Critical damping in nonviscously damped linear systems

Abstract

• Viscoelastic structures are characterized by a frequency dependent damping matrix. • Critically damped modes of nonviscous systems are characterized. • Mathematical conditions to find critical surfaces in nonviscous systems are presented. • A new numerical method to compute critical curves in nonviscous systems is developed. • Critical surfaces of single and multiple degrees of freedom systems are presented. In structural dynamics, energy dissipative mechanisms with nonviscous damping are characterized by their dependence on the time-history of the response velocity, mathematically represented by convolution integrals involving hereditary functions. Combination of damping parameters in the dissipative model can lead the system to be overdamped in some (or all) modes. In the domain of the damping parameters, the thresholds between induced oscillatory and non-oscillatory motion are named critical damping surfaces (or critical manifolds, since several parameters can be involved).
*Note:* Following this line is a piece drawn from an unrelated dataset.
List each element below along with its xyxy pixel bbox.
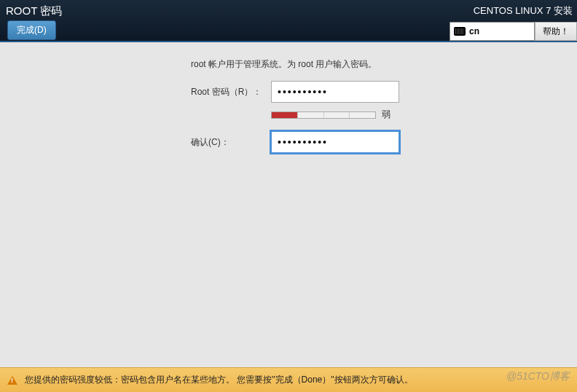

In this paper the theoretical foundations to determine critical damping surfaces in nonviscously damped systems are established. In addition, a numerical method to obtain critical curves is developed. The approach is based on the transformation of the algebraic equations , which define implicitly the critical curves, into a system of differential equations. The derivations are validated with three numerical methods covering single and multiple degree of freedom systems.